Our choristers will present an Evensong next Saturday, to give our youngest choristers a first introduction to this wonderful Anglican service and a chance to be in the choir stalls! Please make a note of it and the other spring musical events above!

Sunday, our hymn of the day is LOBE DEN HERRN (“Praise to the Lord”). The old German tune from the Erneuerten Gesangbuch (1665) is paired with a text by Joachim Neander (1650-1680), teacher, poet, preacher, lover of Nature and hymn-writer; that was translated into English for the 1940 hymnal.  The prelude is a setting for organ taken from J.S. Bach‘s Cantata 137 with the tune in the pedals (originally alto solo), and the obligato violin and continuo covered my the manuals (hands). Here is a video of the Cantata version for futher listening (starts at 3:30).

The Choristers will sing another verse of Kathleen Thomerson‘s I Want to Walk as A Child as the opening Song of Praise, which I wrote about here.

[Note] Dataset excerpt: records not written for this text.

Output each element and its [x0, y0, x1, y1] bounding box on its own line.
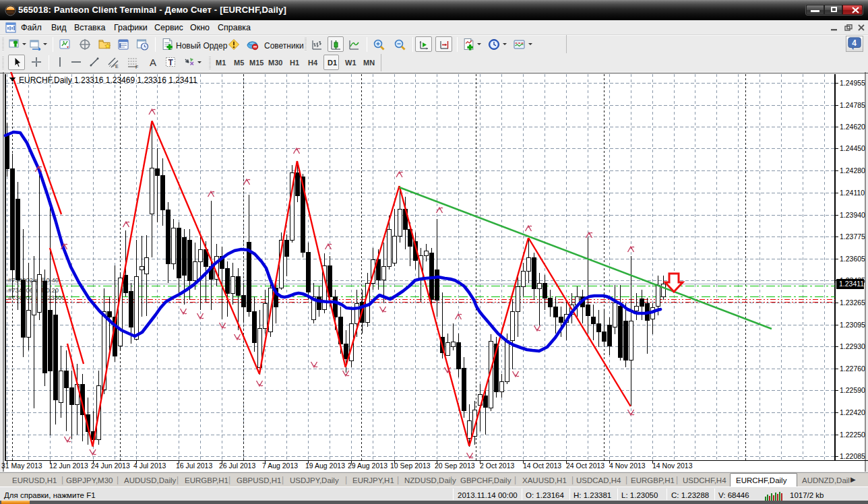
svg-text:1.23605: 1.23605: [840, 255, 865, 263]
svg-text:F: F: [135, 65, 138, 69]
svg-text:1.23775: 1.23775: [840, 232, 865, 241]
svg-text:31 May 2013: 31 May 2013: [1, 462, 42, 470]
svg-text:26 Jul 2013: 26 Jul 2013: [219, 462, 255, 470]
svg-text:1.22250: 1.22250: [840, 431, 865, 439]
svg-text:1.23411: 1.23411: [839, 280, 864, 288]
svg-text:14 Nov 2013: 14 Nov 2013: [652, 462, 693, 470]
svg-text:20 Sep 2013: 20 Sep 2013: [435, 462, 475, 470]
svg-text:24 Jun 2013: 24 Jun 2013: [91, 462, 130, 470]
svg-text:10 Sep 2013: 10 Sep 2013: [390, 462, 431, 470]
svg-text:EURCHF,Daily 1.23316 1.23469: EURCHF,Daily 1.23316 1.23469 1.23316 1.2…: [19, 75, 197, 85]
svg-text:19 Aug 2013: 19 Aug 2013: [305, 462, 345, 470]
svg-text:E: E: [115, 64, 119, 69]
svg-text:1.24955: 1.24955: [840, 79, 865, 87]
svg-text:16 Jul 2013: 16 Jul 2013: [176, 462, 212, 470]
svg-text:1.24110: 1.24110: [840, 189, 865, 197]
svg-text:A: A: [150, 57, 156, 68]
svg-text:1.22590: 1.22590: [840, 386, 865, 394]
svg-text:4 Jul 2013: 4 Jul 2013: [133, 462, 166, 470]
svg-text:4: 4: [852, 38, 857, 48]
svg-text:1.24785: 1.24785: [840, 101, 865, 109]
svg-text:29 Aug 2013: 29 Aug 2013: [348, 462, 388, 470]
svg-text:T: T: [168, 58, 174, 67]
svg-text:1.23095: 1.23095: [840, 321, 865, 329]
svg-text:2 Oct 2013: 2 Oct 2013: [480, 462, 515, 470]
svg-text:1.22085: 1.22085: [840, 452, 865, 460]
svg-text:1.24280: 1.24280: [840, 166, 865, 175]
svg-text:4 Nov 2013: 4 Nov 2013: [609, 462, 646, 470]
svg-text:1.22760: 1.22760: [840, 365, 865, 373]
svg-text:#734202 tp 1.23300: #734202 tp 1.23300: [8, 294, 65, 301]
svg-text:12 Jun 2013: 12 Jun 2013: [49, 462, 88, 470]
svg-text:7 Aug 2013: 7 Aug 2013: [262, 462, 298, 470]
svg-text:1.24450: 1.24450: [840, 144, 865, 152]
svg-text:1.22420: 1.22420: [840, 408, 865, 416]
svg-text:1.23265: 1.23265: [840, 298, 865, 307]
svg-text:24 Oct 2013: 24 Oct 2013: [566, 462, 604, 470]
svg-text:1.22930: 1.22930: [840, 342, 865, 350]
svg-text:1.24620: 1.24620: [840, 123, 865, 131]
svg-text:1.23940: 1.23940: [840, 211, 865, 219]
svg-text:14 Oct 2013: 14 Oct 2013: [523, 462, 561, 470]
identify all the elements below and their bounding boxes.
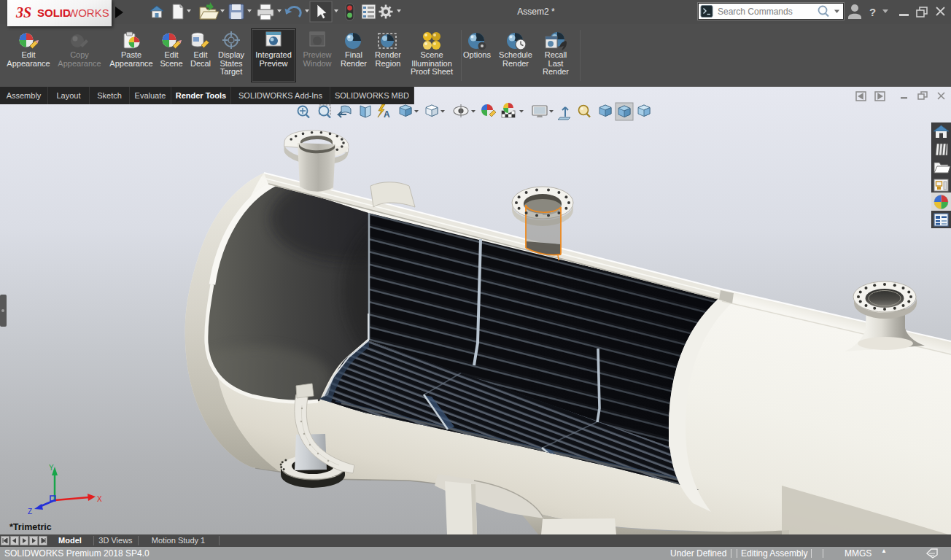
svg-text:Y: Y xyxy=(49,464,54,472)
svg-text:*Trimetric: *Trimetric xyxy=(9,522,52,532)
svg-text:A: A xyxy=(384,109,390,120)
svg-text:WORKS: WORKS xyxy=(68,7,109,19)
svg-text:Z: Z xyxy=(28,508,32,516)
svg-text:?: ? xyxy=(869,6,876,18)
svg-text:3S: 3S xyxy=(15,4,31,20)
svg-text:Search Commands: Search Commands xyxy=(718,7,793,17)
svg-text:X: X xyxy=(97,495,102,503)
svg-text:SOLID: SOLID xyxy=(37,7,71,19)
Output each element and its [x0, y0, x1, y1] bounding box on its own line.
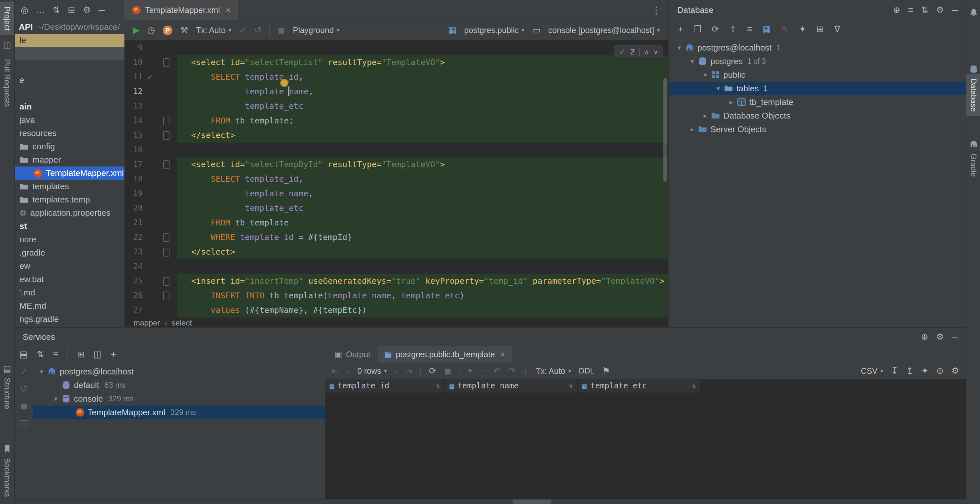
stop-icon[interactable]: ◼	[21, 402, 27, 410]
code-text[interactable]: template_name,	[177, 84, 668, 99]
console-select[interactable]: console [postgres@localhost]▾	[548, 25, 660, 35]
check-icon[interactable]: ✓	[21, 367, 28, 376]
injected-fragment-icon[interactable]	[163, 131, 170, 140]
code-line[interactable]: 24	[124, 259, 668, 274]
revert-icon[interactable]: ↶	[493, 367, 501, 375]
project-tree-item[interactable]	[15, 60, 124, 73]
code-text[interactable]	[177, 143, 668, 157]
add-service-icon[interactable]: +	[111, 350, 116, 359]
column-header[interactable]: ▦template_etc⇅	[578, 379, 701, 393]
rows-count-select[interactable]: 0 rows▾	[358, 366, 387, 376]
tool-button-database[interactable]: Database	[966, 74, 980, 116]
add-row-icon[interactable]: +	[467, 367, 473, 375]
code-line[interactable]: 25<insert id="insertTemp" useGeneratedKe…	[124, 274, 668, 288]
db-node-connection[interactable]: ▾postgres@localhost1	[669, 41, 966, 54]
db-node-database[interactable]: ▾postgres1 of 3	[669, 54, 966, 68]
project-tree-item[interactable]: templates	[15, 180, 124, 193]
stop-icon[interactable]: ◼	[278, 26, 285, 35]
service-session-default[interactable]: default63 ms	[33, 378, 325, 392]
tool-button-services[interactable]: Services	[513, 499, 550, 504]
chevron-right-icon[interactable]: ▸	[699, 112, 711, 119]
editor-options-icon[interactable]: ⋮	[644, 0, 668, 20]
settings-icon[interactable]: ⚙	[936, 333, 944, 342]
breadcrumb-item[interactable]: mapper	[134, 318, 160, 328]
tab-output[interactable]: ▣Output	[328, 346, 377, 363]
notifications-icon[interactable]	[966, 6, 980, 20]
injected-fragment-icon[interactable]	[163, 161, 170, 169]
sessions-icon[interactable]: ≡	[747, 25, 752, 34]
tool-button-bookmarks[interactable]: Bookmarks	[0, 453, 14, 501]
wrench-icon[interactable]: ⚒	[180, 26, 188, 35]
commit-check-icon[interactable]: ✓	[239, 26, 247, 35]
code-text[interactable]: SELECT template_id,	[177, 70, 668, 84]
code-line[interactable]: 27 values (#{tempName}, #{tempEtc})	[124, 303, 668, 318]
project-tree-item[interactable]: e	[15, 73, 124, 87]
code-text[interactable]: template_etc	[177, 99, 668, 113]
playground-select[interactable]: Playground▾	[293, 25, 339, 35]
tool-button-problems[interactable]: Problems	[348, 499, 388, 504]
add-datasource-icon[interactable]: +	[678, 25, 683, 34]
tool-button-todo[interactable]: TODO	[299, 499, 329, 504]
code-text[interactable]: SELECT template_id,	[177, 172, 668, 186]
code-line[interactable]: 10<select id="selectTempList" resultType…	[124, 55, 668, 70]
project-tree-item[interactable]: ngs.gradle	[15, 313, 124, 326]
tool-button-profiler[interactable]: Profiler	[462, 499, 495, 504]
code-text[interactable]: INSERT INTO tb_template(template_name, t…	[177, 288, 668, 303]
injected-fragment-icon[interactable]	[163, 233, 170, 242]
hide-panel-icon[interactable]: ─	[952, 333, 958, 342]
code-line[interactable]: 17<select id="selectTempById" resultType…	[124, 157, 668, 172]
code-line[interactable]: 11✓ SELECT template_id,	[124, 70, 668, 84]
project-tree-item[interactable]: le	[15, 34, 124, 47]
sort-icon[interactable]: ⇅	[921, 6, 929, 14]
tool-button-structure[interactable]: Structure	[0, 373, 14, 413]
project-tree-item[interactable]: .gradle	[15, 246, 124, 259]
tool-button-build[interactable]: Build	[569, 499, 595, 504]
project-tree-item[interactable]: ME.md	[15, 299, 124, 313]
code-text[interactable]: FROM tb_template	[177, 215, 668, 230]
code-text[interactable]: <select id="selectTempById" resultType="…	[177, 157, 668, 172]
chevron-down-icon[interactable]: ▾	[712, 84, 724, 92]
project-tree-item[interactable]: TemplateMapper.xml	[15, 167, 124, 180]
refresh-icon[interactable]: ⟳	[712, 25, 719, 34]
column-header[interactable]: ▦template_name⇅	[445, 379, 578, 393]
schema-icon[interactable]: ▦	[448, 26, 457, 35]
preview-icon[interactable]: ⊙	[936, 367, 944, 375]
filter-icon[interactable]: ≡	[53, 350, 58, 359]
code-line[interactable]: 12 template_name,	[124, 84, 668, 99]
duplicate-icon[interactable]: ❐	[694, 25, 701, 34]
console-icon[interactable]: ▭	[532, 26, 541, 35]
code-text[interactable]: WHERE template_id = #{tempId}	[177, 230, 668, 245]
rollback-icon[interactable]: ↺	[254, 26, 261, 35]
code-text[interactable]: template_name,	[177, 186, 668, 201]
submit-icon[interactable]: ⇧	[730, 25, 737, 34]
tool-button-terminal[interactable]: Terminal	[406, 499, 444, 504]
tree-mode-icon[interactable]: ◫	[94, 350, 102, 359]
download-icon[interactable]: ↧	[891, 367, 898, 375]
code-line[interactable]: 16	[124, 143, 668, 157]
close-tab-icon[interactable]: ×	[500, 350, 505, 359]
db-node-database-objects[interactable]: ▸Database Objects	[669, 109, 966, 122]
new-console-icon[interactable]: ⊞	[817, 25, 824, 34]
next-page-icon[interactable]: ›	[395, 367, 398, 375]
project-tree-item[interactable]: st	[15, 219, 124, 233]
commit-icon[interactable]: ◫	[0, 38, 14, 53]
project-tree-item[interactable]: config	[15, 140, 124, 153]
code-line[interactable]: 21 FROM tb_template	[124, 215, 668, 230]
code-line[interactable]: 20 template_etc	[124, 201, 668, 215]
injected-fragment-icon[interactable]	[163, 291, 170, 300]
project-root-row[interactable]: API ~/Desktop/workspace/	[15, 20, 124, 34]
hide-panel-icon[interactable]: ─	[952, 6, 958, 14]
tool-button-project[interactable]: Project	[0, 2, 14, 35]
first-page-icon[interactable]: ⇤	[331, 367, 339, 375]
group-by-icon[interactable]: ▤	[19, 350, 28, 359]
project-tree-item[interactable]: java	[15, 113, 124, 127]
chevron-right-icon[interactable]: ▸	[725, 98, 737, 106]
code-text[interactable]: <insert id="insertTemp" useGeneratedKeys…	[177, 274, 668, 288]
project-tree-item[interactable]	[15, 87, 124, 100]
redo-icon[interactable]: ↷	[509, 367, 516, 375]
pin-icon[interactable]: ⚑	[602, 367, 610, 375]
ddl-button[interactable]: DDL	[579, 366, 594, 375]
project-tree-item[interactable]: mapper	[15, 153, 124, 167]
code-line[interactable]: 9	[124, 40, 668, 55]
code-text[interactable]: <select id="selectTempList" resultType="…	[177, 55, 668, 70]
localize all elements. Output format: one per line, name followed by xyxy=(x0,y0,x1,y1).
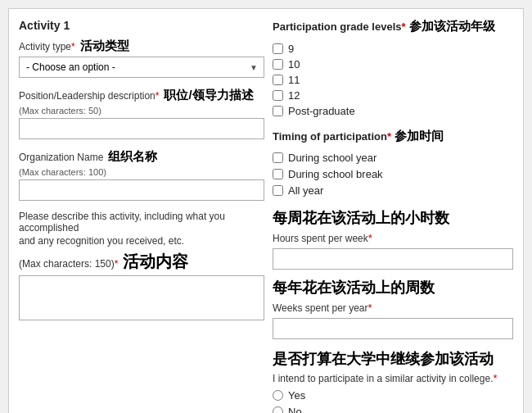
activity-type-select[interactable]: - Choose an option - xyxy=(19,57,264,78)
describe-required: * xyxy=(115,258,119,270)
grade-9-checkbox[interactable] xyxy=(273,43,283,54)
activity-type-label: Activity type xyxy=(19,41,71,52)
describe-textarea[interactable] xyxy=(19,275,264,320)
grade-10-row: 10 xyxy=(273,58,513,70)
grade-levels-label: Participation grade levels xyxy=(273,20,402,33)
org-subtext: (Max characters: 100) xyxy=(19,167,264,177)
hours-section: 每周花在该活动上的小时数 Hours spent per week * 每年花在… xyxy=(273,208,513,339)
describe-subtext: (Max characters: 150) xyxy=(19,258,115,270)
org-label: Organization Name xyxy=(19,152,103,163)
timing-school-year-row: During school year xyxy=(273,152,513,164)
org-label-cn: 组织名称 xyxy=(108,149,157,165)
grade-10-label: 10 xyxy=(288,58,300,70)
timing-school-break-row: During school break xyxy=(273,168,513,180)
position-group: Position/Leadership description * 职位/领导力… xyxy=(19,88,264,139)
weeks-input[interactable] xyxy=(273,318,513,339)
position-required: * xyxy=(156,90,160,102)
grade-levels-required: * xyxy=(402,20,406,33)
weeks-cn: 每年花在该活动上的周数 xyxy=(273,278,435,297)
college-no-radio[interactable] xyxy=(273,406,283,413)
describe-label-cn: 活动内容 xyxy=(123,251,188,273)
hours-required: * xyxy=(368,232,372,244)
grade-10-checkbox[interactable] xyxy=(273,59,283,70)
timing-all-year-row: All year xyxy=(273,184,513,197)
describe-group: Please describe this activity, including… xyxy=(19,211,264,323)
grade-12-label: 12 xyxy=(288,89,300,102)
timing-required: * xyxy=(387,130,391,143)
college-yes-radio[interactable] xyxy=(273,390,283,401)
position-label-cn: 职位/领导力描述 xyxy=(164,88,253,103)
grade-11-label: 11 xyxy=(288,74,300,86)
activity-type-required: * xyxy=(71,41,75,52)
college-cn: 是否打算在大学中继续参加该活动 xyxy=(273,351,494,367)
grade-9-row: 9 xyxy=(273,43,513,55)
college-yes-label: Yes xyxy=(288,389,305,402)
activity-type-label-cn: 活动类型 xyxy=(80,39,129,54)
college-required: * xyxy=(493,372,497,384)
weeks-label: Weeks spent per year xyxy=(273,302,368,314)
activity-type-group: Activity type * 活动类型 - Choose an option … xyxy=(19,39,264,78)
weeks-required: * xyxy=(368,302,372,314)
college-section: 是否打算在大学中继续参加该活动 I intend to participate … xyxy=(273,349,513,413)
hours-label: Hours spent per week xyxy=(273,233,368,244)
timing-school-year-checkbox[interactable] xyxy=(273,152,283,163)
activity-type-select-wrapper[interactable]: - Choose an option - ▼ xyxy=(19,57,264,78)
org-group: Organization Name 组织名称 (Max characters: … xyxy=(19,149,264,201)
timing-school-year-label: During school year xyxy=(288,152,376,164)
college-no-label: No xyxy=(288,406,302,413)
timing-school-break-checkbox[interactable] xyxy=(273,169,283,179)
grade-9-label: 9 xyxy=(288,43,294,55)
grade-levels-section: Participation grade levels * 参加该活动年级 9 1… xyxy=(273,19,513,117)
college-label: I intend to participate in a similar act… xyxy=(273,373,493,384)
grade-levels-cn: 参加该活动年级 xyxy=(409,19,495,34)
timing-section: Timing of participation * 参加时间 During sc… xyxy=(273,129,513,197)
grade-postgrad-label: Post-graduate xyxy=(288,105,355,117)
grade-postgrad-row: Post-graduate xyxy=(273,105,513,117)
grade-11-checkbox[interactable] xyxy=(273,75,283,85)
describe-label: Please describe this activity, including… xyxy=(19,211,264,234)
grade-postgrad-checkbox[interactable] xyxy=(273,106,283,116)
activity-title: Activity 1 xyxy=(19,19,264,32)
timing-cn: 参加时间 xyxy=(394,129,444,144)
position-subtext: (Max characters: 50) xyxy=(19,106,264,116)
grade-11-row: 11 xyxy=(273,74,513,86)
timing-all-year-checkbox[interactable] xyxy=(273,185,283,196)
timing-label: Timing of participation xyxy=(273,130,387,143)
hours-cn: 每周花在该活动上的小时数 xyxy=(273,208,449,228)
describe-label2: and any recognition you received, etc. xyxy=(19,235,184,247)
grade-12-checkbox[interactable] xyxy=(273,90,283,101)
grade-12-row: 12 xyxy=(273,89,513,102)
timing-school-break-label: During school break xyxy=(288,168,383,180)
college-yes-row: Yes xyxy=(273,389,513,402)
hours-input[interactable] xyxy=(273,248,513,270)
position-label: Position/Leadership description xyxy=(19,90,156,102)
org-input[interactable] xyxy=(19,179,264,201)
college-no-row: No xyxy=(273,406,513,413)
position-input[interactable] xyxy=(19,118,264,139)
timing-all-year-label: All year xyxy=(288,184,323,197)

The adults will keep their Anglican chant chops up with a John Goss (1800 – 1880) setting of Psalm 37.

Our offertory, sung by the adult choir is a setting of The Morning Star arranged by the great 20th century American composer Virgil Thomson (1896 – 1989). It is  a choral gem—a short yet perfect a cappella setting of a Southern folk hymn with lovely rising and falling lines and dynamics.  Thomson was born in Kansas City, Missouri where he often played the organ in Grace Church, as his piano teacher was the church’s organist. After World War I, he entered Harvard University where he studied Erik Satie and toured Europe with the Glee Club. He studied in Paris on fellowship for a year, and after graduating lived in Paris from 1925 until 1940, influenced by the French composers known as “Les Six” and eventually studying with Nadia Boulanger.

Later living in New York, he and his partner influenced and supported many artists including Leonard Bernstein, Tennessee Williams, Ned Rorem, John Cage and more. He was friends with Gertrude Stein and collaborated with her on the operas Four Saints in Three Acts in 1934, and The Mother of Us All (1947) on the life of Susan B. Anthony. Thomson’s knowledge of folk hymns shows up in his other works as well, such as the documentary film The Plow That Broke the Plains and the Pulitzer Prize-winning for the score to the film Louisiana Story.

During communion Henry will play a Pastorale by the prolific American organ composer Wilbur Held (1914-2015). Held earned undergraduate and graduate degrees at the American Conservatory of Music in Chicago, and for a time served as Leo Sowerby’s assistant at St. James Church. In 1946, Held joined the faculty at Ohio State University, where he became Professor of Organ and Church Music and head of the keyboard department. He remained in this position for more than 30 years, and was organist-choirmaster at Trinity Episcopal Church in Columbus, during  which time he also earned a Doctor of Sacred Music degree from Union Theological Seminary in New York.

The Gargoyles will sing a Peruvian round, Yo soy la luz del mundo (I am the light of the world) during communion.

We will round out the service with J.G. Walther’s (1684 – 1748) setting of Lobe den Herrn which sets the tune clearly in the pedal, as well as each phrase as the basis of the counterpoint of each section. Walther was a music theorist and organist of the Baroque era who wrote many practical chorale tune-based settings that organists still love to play.

On the personl/musical front, I returned from a really inspiring conference of choral musicians in Boston where I saw our Grace church friends Bev and John Wand, and heard LOTS of inspiring performances, even getting to sing myself under the direction of the the deep-thinking and emotionally giving Craig Hella Johnson. One of the most profound experiences I had last week was being exposed to this incredible song by Margaret Bonds on a poem by her dear friend Langston Hughes. We got to sing a moving choral version , but here is a fantastic solo rendition. If you don’t know this piece–stop everything now! Its also has got the most amazing part for the collaborative pianist, from depictions of the Euphrates to the Mississippi. Happy Black History month!